Write the listing out again word for word, skipping each picture.

START EXERCISE INPUT

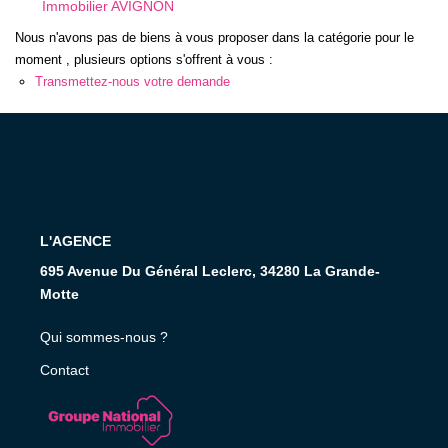
Immobilier AVIGNON
Nous Rejoindre
Nous n'avons pas de biens à vous proposer dans la catégorie pour le
moment , plusieurs options s'offrent à vous :
AVIS CLIENTS
Transmettez-nous votre demande
CONTACT
L'AGENCE
695 Avenue Du Général Leclerc, 34280 La Grande-
Motte
Qui sommes-nous ?
Contact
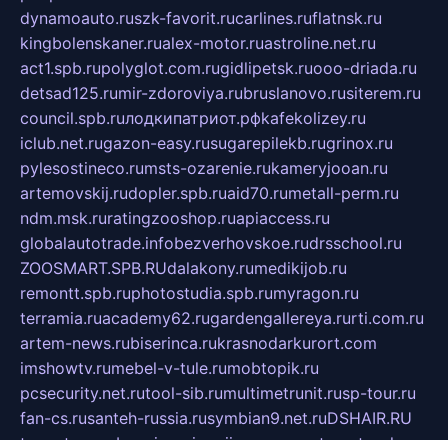
dynamoauto.ru
szk-favorit.ru
carlines.ru
flatnsk.ru
kingbolenskaner.ru
alex-motor.ru
astroline.net.ru
act1.spb.ru
polyglot.com.ru
gidlipetsk.ru
ooo-driada.ru
detsad125.ru
mir-zdoroviya.ru
bruslanovo.ru
siterem.ru
council.spb.ru
лодкипатриот.рф
kafekolizey.ru
iclub.net.ru
gazon-easy.ru
sugarepilekb.ru
grinox.ru
pylesostineco.ru
msts-ozarenie.ru
kameryjooan.ru
artemovskij.ru
dopler.spb.ru
aid70.ru
metall-perm.ru
ndm.msk.ru
ratingzooshop.ru
apiaccess.ru
globalautotrade.info
bezverhovskoe.ru
drsschool.ru
ZOOSMART.SPB.RU
dalakony.ru
medikijob.ru
remontt.spb.ru
photostudia.spb.ru
myragon.ru
terramia.ru
academy62.ru
gardengallereya.ru
rti.com.ru
artem-news.ru
biserinca.ru
krasnodarkurort.com
imshowtv.ru
mebel-v-tule.ru
mobtopik.ru
pcsecurity.net.ru
tool-sib.ru
multimetrunit.ru
sp-tour.ru
fan-cs.ru
santeh-russia.ru
symbian9.net.ru
DSHAIR.RU
tmmotors.spb.ru
xjocuricopii.com
musavtomat.msk.ru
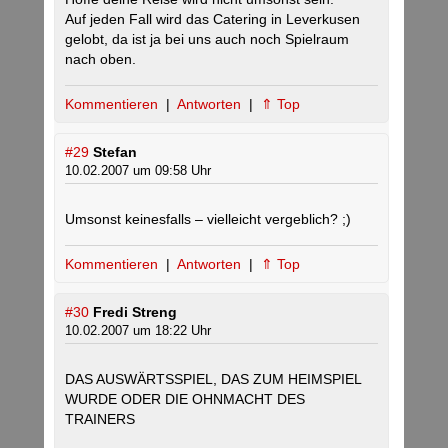
Auf jeden Fall wird das Catering in Leverkusen
gelobt, da ist ja bei uns auch noch Spielraum
nach oben.
Kommentieren
|
Antworten
|
⇑ Top
#29
Stefan
10.02.2007 um 09:58 Uhr
Umsonst keinesfalls – vielleicht vergeblich? ;)
Kommentieren
|
Antworten
|
⇑ Top
#30
Fredi Streng
10.02.2007 um 18:22 Uhr
DAS AUSWÄRTSSPIEL, DAS ZUM HEIMSPIEL
WURDE ODER DIE OHNMACHT DES
TRAINERS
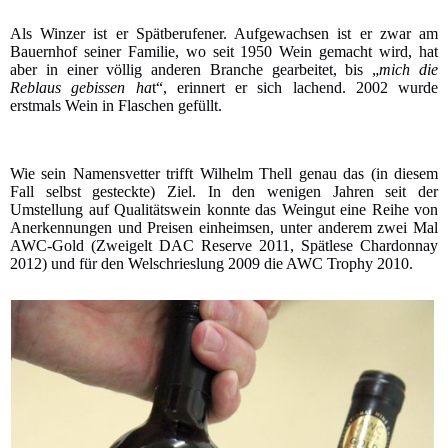
Als Winzer ist er Spätberufener. Aufgewachsen ist er zwar am
Bauernhof seiner Familie, wo seit 1950 Wein gemacht wird, hat
aber in einer völlig anderen Branche gearbeitet, bis „
mich die
Reblaus gebissen ha
t“, erinnert er sich lachend. 2002 wurde
erstmals Wein in Flaschen gefüllt.
Wie sein Namensvetter trifft Wilhelm Thell genau das (in diesem
Fall selbst gesteckte) Ziel. In den wenigen Jahren seit der
Umstellung auf Qualitätswein konnte das Weingut eine Reihe von
Anerkennungen und Preisen einheimsen, unter anderem zwei Mal
AWC-Gold (Zweigelt DAC Reserve 2011, Spätlese Chardonnay
2012) und für den Welschrieslung 2009 die AWC Trophy 2010.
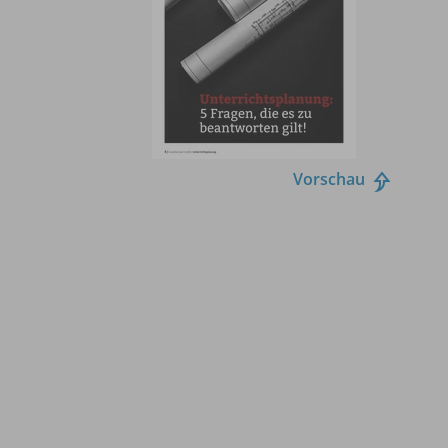
Vorschau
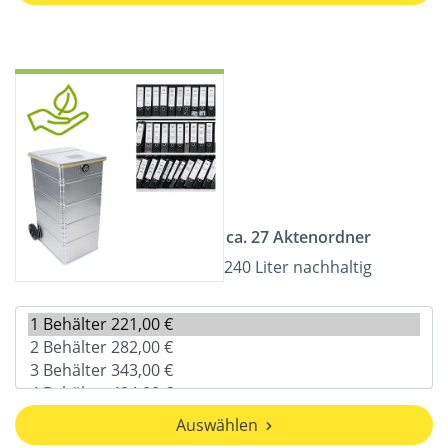
ca. 27 Aktenordner
240 Liter nachhaltig
Auswählen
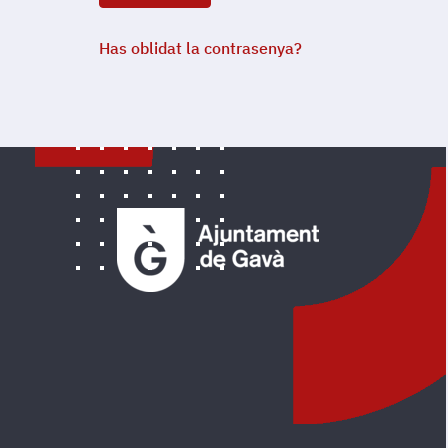
Has oblidat la contrasenya?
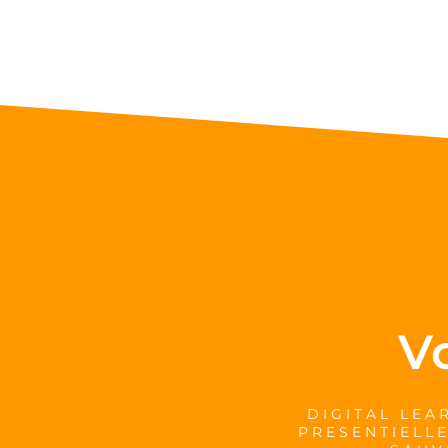
V
DIGITAL LEA
PRESENTIELLE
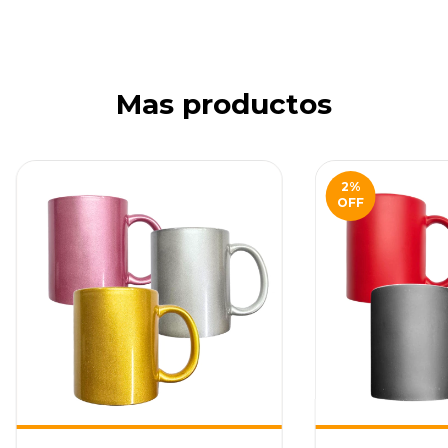
Mas productos
2
%
OFF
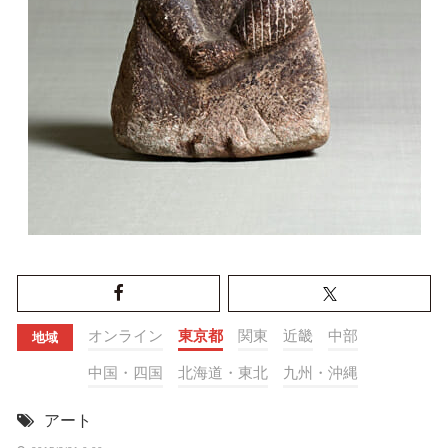
オンライン
東京都
関東
近畿
中部
地域
中国・四国
北海道・東北
九州・沖縄
アート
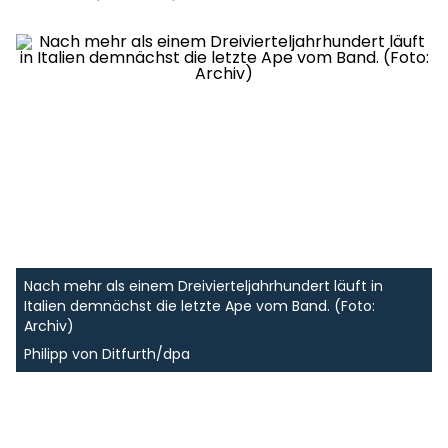
Nach mehr als einem Dreivierteljahrhundert läuft in
Italien demnächst die letzte Ape vom Band. (Foto:
Archiv)
Philipp von Ditfurth/dpa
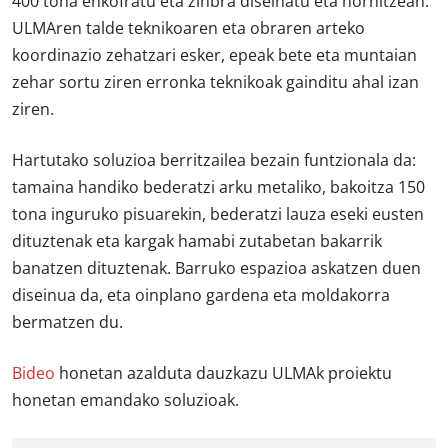
400 tona enkofratu eta zinbra diseinatu eta hornitzean.
ULMAren talde teknikoaren eta obraren arteko
koordinazio zehatzari esker, epeak bete eta muntaian
zehar sortu ziren erronka teknikoak gainditu ahal izan
ziren.
Hartutako soluzioa berritzailea bezain funtzionala da:
tamaina handiko bederatzi arku metaliko, bakoitza 150
tona inguruko pisuarekin, bederatzi lauza eseki eusten
dituztenak eta kargak hamabi zutabetan bakarrik
banatzen dituztenak. Barruko espazioa askatzen duen
diseinua da, eta oinplano gardena eta moldakorra
bermatzen du.
Bideo
honetan azalduta dauzkazu ULMAk proiektu
honetan emandako soluzioak.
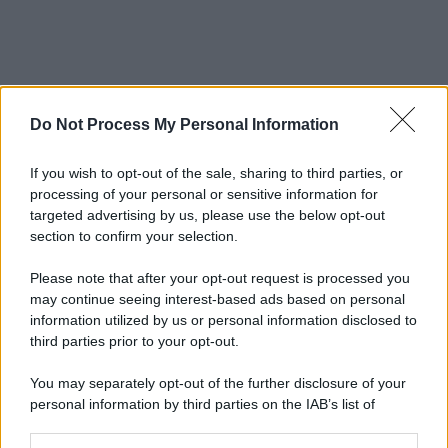
Do Not Process My Personal Information
If you wish to opt-out of the sale, sharing to third parties, or
processing of your personal or sensitive information for
targeted advertising by us, please use the below opt-out
section to confirm your selection.
Please note that after your opt-out request is processed you
may continue seeing interest-based ads based on personal
information utilized by us or personal information disclosed to
third parties prior to your opt-out.
You may separately opt-out of the further disclosure of your
personal information by third parties on the IAB’s list of
downstream participants.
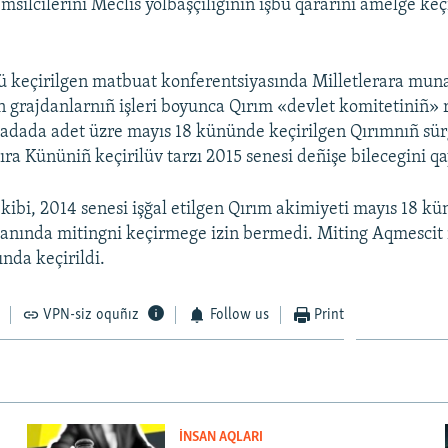
emsilcilerini Meclis yolbaşçılığınıñ işbu qararını amelge k
 keçirilgen matbuat konferentsiyasında Milletlerara muna
 grajdanlarnıñ işleri boyunca Qırım «devlet komitetiniñ» r
adada adet üzre mayıs 18 kününde keçirilgen Qırımnıñ sür
ıra Kününiñ keçirilüv tarzı 2015 senesi deñişe bilecegini qa
 kibi, 2014 senesi işğal etilgen Qırım akimiyeti mayıs 18 
anında mitingni keçirmege izin bermedi. Miting Aqmescit 
nda keçirildi.
VPN-siz oquñız
Follow us
Print
İNSAN AQLARI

END EXERCISE INPUT

§ **EXERCISE RESPONSE**
Immobilier AVIGNON
Nous Rejoindre
Nous n'avons pas de biens à vous proposer dans la catégorie pour le
moment , plusieurs options s'offrent à vous :
AVIS CLIENTS
Transmettez-nous votre demande
CONTACT
L'AGENCE
695 Avenue Du Général Leclerc, 34280 La Grande-
Motte
Qui sommes-nous ?
Contact
dynamoauto.ru
szk-favorit.ru
carlines.ru
flatnsk.ru
kingbolenskaner.ru
alex-motor.ru
astroline.net.ru
act1.spb.ru
polyglot.com.ru
gidlipetsk.ru
ooo-driada.ru
detsad125.ru
mir-zdoroviya.ru
bruslanovo.ru
siterem.ru
council.spb.ru
лодкипатриот.рф
kafekolizey.ru
iclub.net.ru
gazon-easy.ru
sugarepilekb.ru
grinox.ru
pylesostineco.ru
msts-ozarenie.ru
kameryjooan.ru
artemovskij.ru
dopler.spb.ru
aid70.ru
metall-perm.ru
ndm.msk.ru
ratingzooshop.ru
apiaccess.ru
globalautotrade.info
bezverhovskoe.ru
drsschool.ru
ZOOSMART.SPB.RU
dalakony.ru
medikijob.ru
remontt.spb.ru
photostudia.spb.ru
myragon.ru
terramia.ru
academy62.ru
gardengallereya.ru
rti.com.ru
artem-news.ru
biserinca.ru
krasnodarkurort.com
imshowtv.ru
mebel-v-tule.ru
mobtopik.ru
pcsecurity.net.ru
tool-sib.ru
multimetrunit.ru
sp-tour.ru
fan-cs.ru
santeh-russia.ru
symbian9.net.ru
DSHAIR.RU
tmmotors.spb.ru
xjocuricopii.com
musavtomat.msk.ru
Auf jeden Fall wird das Catering in Leverkusen
gelobt, da ist ja bei uns auch noch Spielraum
nach oben.
Kommentieren
|
Antworten
|
⇑ Top
#29
Stefan
10.02.2007 um 09:58 Uhr
Umsonst keinesfalls – vielleicht vergeblich? ;)
Kommentieren
|
Antworten
|
⇑ Top
#30
Fredi Streng
10.02.2007 um 18:22 Uhr
DAS AUSWÄRTSSPIEL, DAS ZUM HEIMSPIEL
WURDE ODER DIE OHNMACHT DES
TRAINERS
Als Winzer ist er Spätberufener. Aufgewachsen ist er zwar am
Bauernhof seiner Familie, wo seit 1950 Wein gemacht wird, hat
aber in einer völlig anderen Branche gearbeitet, bis „
mich die
Reblaus gebissen ha
t“, erinnert er sich lachend. 2002 wurde
erstmals Wein in Flaschen gefüllt.
Wie sein Namensvetter trifft Wilhelm Thell genau das (in diesem
Fall selbst gesteckte) Ziel. In den wenigen Jahren seit der
Umstellung auf Qualitätswein konnte das Weingut eine Reihe von
Anerkennungen und Preisen einheimsen, unter anderem zwei Mal
AWC-Gold (Zweigelt DAC Reserve 2011, Spätlese Chardonnay
2012) und für den Welschrieslung 2009 die AWC Trophy 2010.
Vorschau
ca. 27 Aktenordner
240 Liter nachhaltig
Auswählen
Has oblidat la contrasenya?
V
DIGITAL LEA
PRESENTIELLE
Mas productos
2
%
OFF
オンライン
東京都
関東
近畿
中部
地域
中国・四国
北海道・東北
九州・沖縄
アート
Nach mehr als einem Dreivierteljahrhundert läuft in
Italien demnächst die letzte Ape vom Band. (Foto:
Archiv)
Philipp von Ditfurth/dpa
400 tona enkofratu eta zinbra diseinatu eta hornitzean.
ULMAren talde teknikoaren eta obraren arteko
koordinazio zehatzari esker, epeak bete eta muntaian
zehar sortu ziren erronka teknikoak gainditu ahal izan
ziren.
Hartutako soluzioa berritzailea bezain funtzionala da:
tamaina handiko bederatzi arku metaliko, bakoitza 150
tona inguruko pisuarekin, bederatzi lauza eseki eusten
dituztenak eta kargak hamabi zutabetan bakarrik
banatzen dituztenak. Barruko espazioa askatzen duen
diseinua da, eta oinplano gardena eta moldakorra
bermatzen du.
Bideo
honetan azalduta dauzkazu ULMAk proiektu
honetan emandako soluzioak.
Do Not Process My Personal Information
If you wish to opt-out of the sale, sharing to third parties, or
processing of your personal or sensitive information for
targeted advertising by us, please use the below opt-out
section to confirm your selection.
Please note that after your opt-out request is processed you
may continue seeing interest-based ads based on personal
information utilized by us or personal information disclosed to
third parties prior to your opt-out.
You may separately opt-out of the further disclosure of your
personal information by third parties on the IAB’s list of
downstream participants.
emsilcilerini Meclis yolbaşçılığınıñ işbu qararını amelge k
 keçirilgen matbuat konferentsiyasında Milletlerara muna
 grajdanlarnıñ işleri boyunca Qırım «devlet komitetiniñ» r
adada adet üzre mayıs 18 kününde keçirilgen Qırımnıñ sür
ıra Kününiñ keçirilüv tarzı 2015 senesi deñişe bilecegini qa
 kibi, 2014 senesi işğal etilgen Qırım akimiyeti mayıs 18 
anında mitingni keçirmege izin bermedi. Miting Aqmescit 
nda keçirildi.
VPN-siz oquñız
Follow us
Print
İNSAN AQLARI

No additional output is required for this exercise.